# Fur type and facial furnishing



## scockapoo (Jun 26, 2020)

Hi! I was wondering what coat type my 6 week old cockapoo is going to have and whether he is going to have an "open face" (not the traditional teddy bear look). As of now he does not have the typical facial furnishing but the rest of his body has a lot of fur. He is an f1 pup  My family is so so excited to bring him home in about a week!

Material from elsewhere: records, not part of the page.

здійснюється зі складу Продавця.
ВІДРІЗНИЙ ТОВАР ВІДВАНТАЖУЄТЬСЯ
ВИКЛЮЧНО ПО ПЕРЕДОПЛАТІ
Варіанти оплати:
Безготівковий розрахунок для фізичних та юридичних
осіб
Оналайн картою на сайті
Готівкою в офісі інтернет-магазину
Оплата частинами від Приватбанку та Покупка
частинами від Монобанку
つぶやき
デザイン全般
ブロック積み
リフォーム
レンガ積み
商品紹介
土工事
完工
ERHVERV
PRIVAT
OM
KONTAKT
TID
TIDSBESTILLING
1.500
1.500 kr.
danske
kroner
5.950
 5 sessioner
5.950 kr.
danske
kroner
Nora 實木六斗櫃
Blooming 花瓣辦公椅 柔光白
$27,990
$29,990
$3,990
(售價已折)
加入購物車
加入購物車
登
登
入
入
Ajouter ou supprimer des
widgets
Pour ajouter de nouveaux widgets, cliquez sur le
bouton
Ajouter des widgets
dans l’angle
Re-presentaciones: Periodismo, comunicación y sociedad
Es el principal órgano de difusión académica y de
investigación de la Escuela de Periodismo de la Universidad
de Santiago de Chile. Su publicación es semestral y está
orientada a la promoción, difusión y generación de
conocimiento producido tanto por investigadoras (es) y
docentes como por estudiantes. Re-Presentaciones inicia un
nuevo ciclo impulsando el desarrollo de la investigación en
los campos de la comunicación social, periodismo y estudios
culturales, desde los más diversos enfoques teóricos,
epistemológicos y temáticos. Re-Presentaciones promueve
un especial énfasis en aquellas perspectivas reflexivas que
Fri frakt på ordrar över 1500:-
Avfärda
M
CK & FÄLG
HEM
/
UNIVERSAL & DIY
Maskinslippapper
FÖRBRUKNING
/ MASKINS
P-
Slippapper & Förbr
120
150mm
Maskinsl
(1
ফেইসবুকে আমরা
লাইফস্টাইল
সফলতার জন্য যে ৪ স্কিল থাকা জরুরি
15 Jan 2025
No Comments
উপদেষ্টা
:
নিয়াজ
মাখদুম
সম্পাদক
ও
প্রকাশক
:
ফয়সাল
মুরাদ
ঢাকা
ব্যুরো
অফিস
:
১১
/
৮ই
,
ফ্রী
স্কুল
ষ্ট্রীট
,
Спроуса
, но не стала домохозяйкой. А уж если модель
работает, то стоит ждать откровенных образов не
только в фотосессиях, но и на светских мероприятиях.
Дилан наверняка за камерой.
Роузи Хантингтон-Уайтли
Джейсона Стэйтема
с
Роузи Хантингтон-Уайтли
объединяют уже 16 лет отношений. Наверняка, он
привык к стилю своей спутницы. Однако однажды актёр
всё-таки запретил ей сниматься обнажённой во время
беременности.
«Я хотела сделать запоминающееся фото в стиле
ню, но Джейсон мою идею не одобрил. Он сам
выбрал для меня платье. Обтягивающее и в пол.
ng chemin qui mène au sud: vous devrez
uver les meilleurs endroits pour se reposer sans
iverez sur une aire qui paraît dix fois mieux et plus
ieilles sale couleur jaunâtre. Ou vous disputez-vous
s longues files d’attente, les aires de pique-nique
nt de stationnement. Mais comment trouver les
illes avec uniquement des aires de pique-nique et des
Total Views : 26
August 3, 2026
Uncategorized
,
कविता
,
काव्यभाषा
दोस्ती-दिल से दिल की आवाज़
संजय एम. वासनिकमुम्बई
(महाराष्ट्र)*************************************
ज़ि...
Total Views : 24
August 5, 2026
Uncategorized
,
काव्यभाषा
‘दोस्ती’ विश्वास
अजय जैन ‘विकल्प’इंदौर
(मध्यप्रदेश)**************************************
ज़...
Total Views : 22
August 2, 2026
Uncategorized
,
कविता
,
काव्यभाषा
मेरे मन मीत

he is the cream color pup in the bottom photo. You can see that his nose does not have much fur at all.


----------



## Sbmpw (Jul 16, 2019)

Difficult to say. Mine has the teddy bear face. 6 weeks and 9 months


----------



## Dig (Dec 27, 2018)

Our Digby had more of the poodle look as a pup, but had a very bare face to start off with, but gradually developed the fuzzy grass catcher look. These pictures are 9 weeks and almost 2 years. He was probably about 6 months before it grew in properly.


----------



## Dig (Dec 27, 2018)

Whoops think I went a bit wonky with the photos 😀


----------



## scockapoo (Jun 26, 2020)

Dig said:


> Our Digby had more of the poodle look as a pup, but had a very bare face to start off with, but gradually developed the fuzzy grass catcher look. These pictures are 9 weeks and almost 2 years. He was probably about 6 months before it grew in properly.
> View attachment 130740
> View attachment 130740
> View attachment 130741
> ...


He's sweet! Love his facial hair


----------



## ReichertCaleb (Jun 26, 2020)

Your dog is really cute.


----------